Ruffling feathers among the masses in general and the services in particular, Government disclosed in recent session of legislature that that as many as 147 retired officials had been granted re-employment and extension in service in the last three years. It became clear that poor Kapur had been humbled in the controversial post-retirement rehabilitations by the new bureaucratic dispensation. One of the beneficiaries has been declared as “indispensable” and granted re-employment against the highest monthly remuneration of Rs 88,000 just days after he was implicated in a corruption-related matter by State Vigilance Organization. Not one of the Minister’s relatives has moved out of their Personal Section.
In brazen violation of the government policy, selective officials have been served dozens of transfer orders in the last three years. Others are conveniently stuck to their lucrative and prestigious postings for years and decades. GAD, that is responsible for managing the KAS and IAS services, has become the worst casualty alongwith Department of Law and few other departments.
Recent appointment of the topper of KAS batch-1984, Sheikh Mushtaq Ahmad, has been widely appreciated across all bureaucratic and political cross-sections. Those having served in the department previously for years and lobbying hard to return to the key GAD have not been obliged, rightly. But, pulls and pressures are still underway to win ‘prize postings’ for a number of controversial KAS and IAS officers, known for pursuing their personal agenda.
Department of Law, nevertheless, continues to be the fiefdom of ‘old fossils’. Even after their induction into IAS, bureaucrats have remained untouched and unchanged. This has led to lobbyism and ‘mafia raj’ in the senior administrative services. Ministers and bureaucrats, who have been loudly saying that nobody was indispensable, have perpetuated an ignominious status qua in this key department. The policy framed by Law Department and adopted by the Cabinet says that officials should hold a posting for a minimum of two years and maximum of three years.

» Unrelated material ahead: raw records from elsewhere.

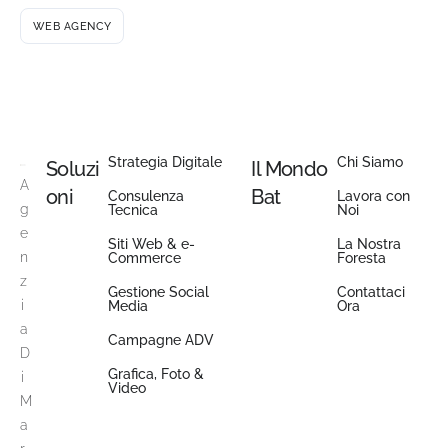
WEB AGENCY
Strategia Digitale
Chi Siamo
Soluzi
Il Mondo
A
oni
Bat
Consulenza
Lavora con
g
Tecnica
Noi
e
Siti Web & e-
La Nostra
n
Commerce
Foresta
z
Gestione Social
Contattaci
i
Media
Ora
a
Campagne ADV
D
Grafica, Foto &
i
Video
M
a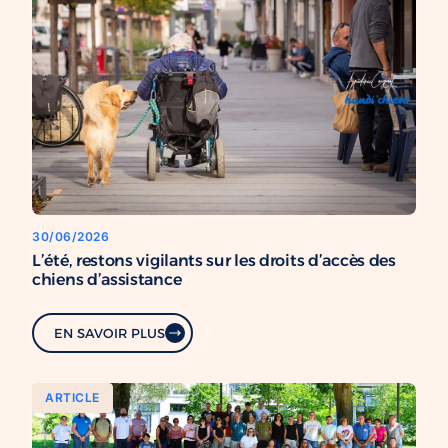
30/06/2026
L’été, restons vigilants sur les droits d’accès des
chiens d’assistance
EN SAVOIR PLUS
ARTICLE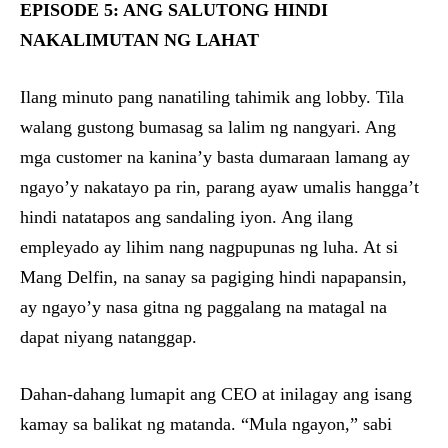
EPISODE 5: ANG SALUTONG HINDI
NAKALIMUTAN NG LAHAT
Ilang minuto pang nanatiling tahimik ang lobby. Tila
walang gustong bumasag sa lalim ng nangyari. Ang
mga customer na kanina’y basta dumaraan lamang ay
ngayo’y nakatayo pa rin, parang ayaw umalis hangga’t
hindi natatapos ang sandaling iyon. Ang ilang
empleyado ay lihim nang nagpupunas ng luha. At si
Mang Delfin, na sanay sa pagiging hindi napapansin,
ay ngayo’y nasa gitna ng paggalang na matagal na
dapat niyang natanggap.
Dahan-dahang lumapit ang CEO at inilagay ang isang
kamay sa balikat ng matanda. “Mula ngayon,” sabi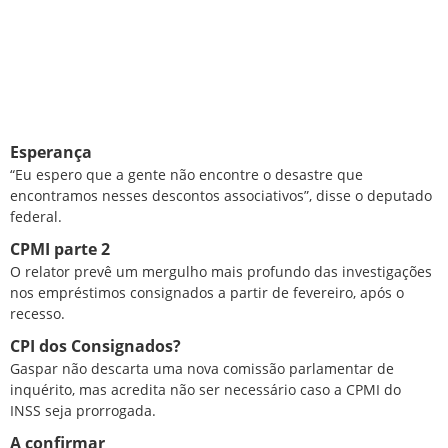
Esperança
“Eu espero que a gente não encontre o desastre que
encontramos nesses descontos associativos”, disse o deputado
federal.
CPMI parte 2
O relator prevê um mergulho mais profundo das investigações
nos empréstimos consignados a partir de fevereiro, após o
recesso.
CPI dos Consignados?
Gaspar não descarta uma nova comissão parlamentar de
inquérito, mas acredita não ser necessário caso a CPMI do
INSS seja prorrogada.
A confirmar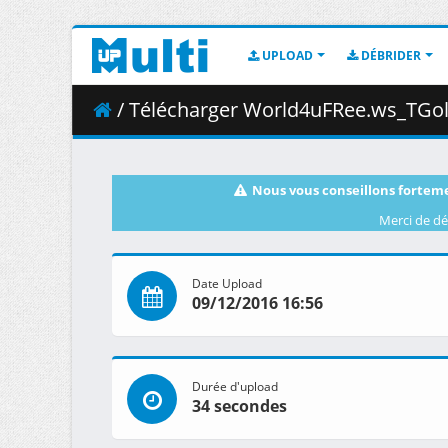
UPLOAD
DÉBRIDER
/ Télécharger World4uFRee.ws_TGold
Nous vous conseillons forteme
Merci de dé
Date Upload
09/12/2016 16:56
Durée d'upload
34 secondes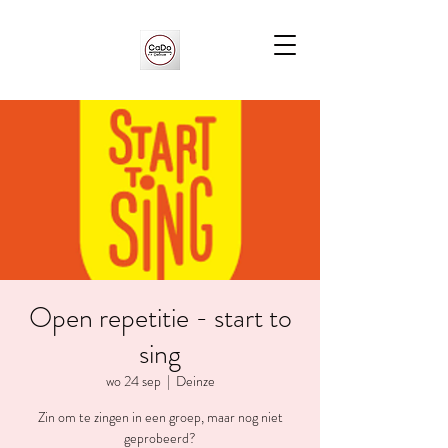
Open repetitie - start to
sing
wo 24 sep
  |  
Deinze
Zin om te zingen in een groep, maar nog niet
geprobeerd?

Even after veterans like late Ghulam Mohammad Thakur served effectively as Law Secretary and later rose to more coveted positions in GAD and Public Service Commission, many of the previous regimes did boldly break the mafia raj in Law Department.

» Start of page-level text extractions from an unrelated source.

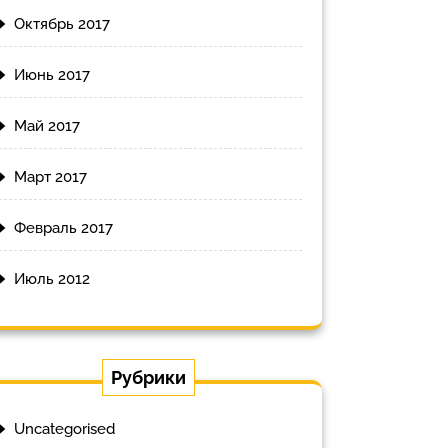
Октябрь 2017
Июнь 2017
Май 2017
Март 2017
Февраль 2017
Июль 2012
Рубрики
Uncategorised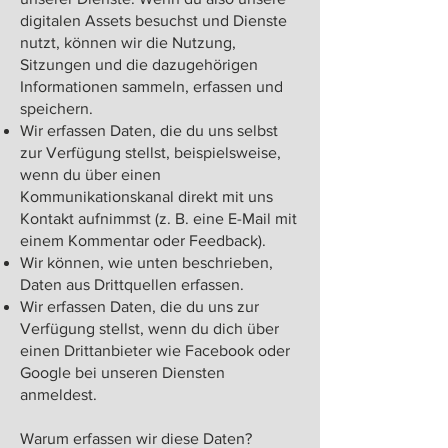
digitalen Assets besuchst und Dienste
nutzt, können wir die Nutzung,
Sitzungen und die dazugehörigen
Informationen sammeln, erfassen und
speichern.
Wir erfassen Daten, die du uns selbst
zur Verfügung stellst, beispielsweise,
wenn du über einen
Kommunikationskanal direkt mit uns
Kontakt aufnimmst (z. B. eine E-Mail mit
einem Kommentar oder Feedback).
Wir können, wie unten beschrieben,
Daten aus Drittquellen erfassen.
Wir erfassen Daten, die du uns zur
Verfügung stellst, wenn du dich über
einen Drittanbieter wie Facebook oder
Google bei unseren Diensten
anmeldest.
Warum erfassen wir diese Daten?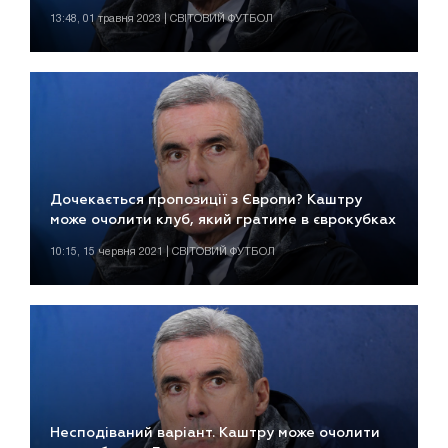
13:48, 01 травня 2023 | СВІТОВИЙ ФУТБОЛ
Дочекається пропозиції з Європи? Каштру
може очолити клуб, який гратиме в єврокубках
10:15, 15 червня 2021 | СВІТОВИЙ ФУТБОЛ
Несподіваний варіант. Каштру може очолити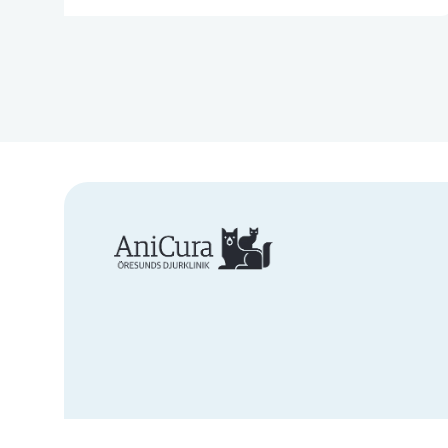
Leg. Veterinär
(7)
Leg. Veterinär med
(2)
specialistkompetens
Receptionist
(2)
Remisskoordinator
(1)
Sköterskechef
(1)
Veterinärchef
(1)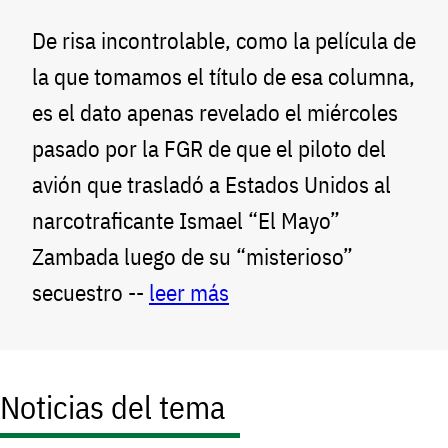
De risa incontrolable, como la película de
la que tomamos el título de esa columna,
es el dato apenas revelado el miércoles
pasado por la FGR de que el piloto del
avión que trasladó a Estados Unidos al
narcotraficante Ismael “El Mayo”
Zambada luego de su “misterioso”
secuestro --
leer más
Noticias del tema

Late Sheikh Mohammad Abdullah got then District and Sessions Judge, Ghulam Hassan Nehvi, in 1976-77 and appointed him as Law Secretary. Later, another District & Sessions Judge, O P Sharma, also served a tenure as Law Secretary.
Years later, Chief Minister Dr Farooq Abdullah got yet another District and Sessions Judge, namely Mohammad Yasin Kawoosa, and appointed him as Law Secretary despite availability of officials in 1987-88. Messers Sharma and Kawoosa later served as judges in J&K High Court. Even Governor Jagmohan got a local District and Sessions judge, Ghulam Ahmad Lone, who functioned as Law Secretary in the worst of time in 1991-92.

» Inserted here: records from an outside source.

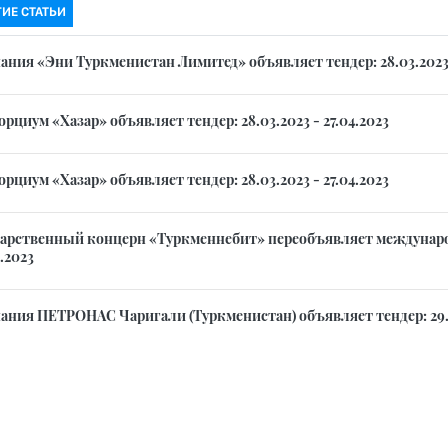
ГИЕ СТАТЬИ
ания «Эни Туркменистан Лимитед» объявляет тендер: 28.03.2023 
рциум «Хазар» объявляет тендер: 28.03.2023 - 27.04.2023
рциум «Хазар» объявляет тендер: 28.03.2023 - 27.04.2023
дарственный концерн «Туркменнебит» переобъявляет международ
.2023
ания ПЕТРОНАС Чаригали (Туркменистан) объявляет тендер: 29.03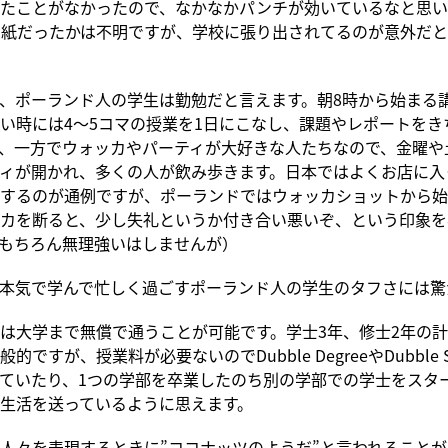
たことがなかったので、なかなかパンチが効いているなと思い
り紙だったかは不明ですが、学校に張り出されてるのが意外だ
、ポーランド人の学生は勤勉だと言えます。朝8時から始まる
い時には4～5コマの授業を1日にこなし、課題やレポートをき
、一方でウォッカやパーティが大好きな人たちなので、金曜や
ィが開かれ、多くの人が飲み歩きます。日本ではよくお店に入
するのが通例ですが、ポーランドではウォッカショットから始
カを断ると、少し失礼というか付き合い悪いぞ、という印象を
もちろん無理強いはしませんが）
本気で学んで忙しく過ごすポーランド人の学生のタフさには驚
は大学まで無償で通うことが可能です。学士3年、修士2年の計
的ですが、授業料が必要ないのでDubble DegreeやDubble S
ていたり、1つの学部を卒業したのち別の学部での学士をスタ
生活を送っているように思えます。
人々を表現するときに”ココナッツのようだ”と言われることが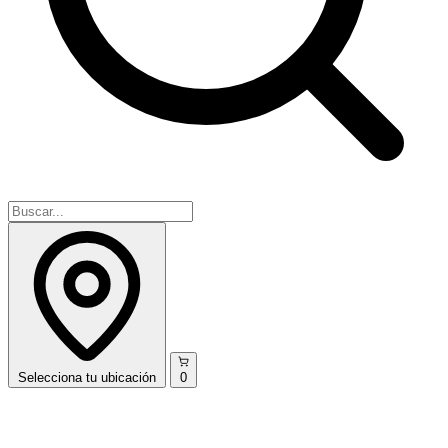
Selecciona
tu ubicación
0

Services and governance analysts hold the opinion that judges drawn from judiciary perform in an independent and objective manner as they happen to be neither members of any bureaucratic or political lobby nor function under fear of transfer. They insist that Government would have achieved great credibility for its institutions and the all-important Law Department if an independent judge would have been got on deputation to frame legal opinions and play a leadership role in parliamentary and judicial services development. They would have been under no bag and baggage to engineer backdoor entry of their sons as their successors in Law Department. Wags call it “SRO-43” at Madhav Lal’s Secretariat.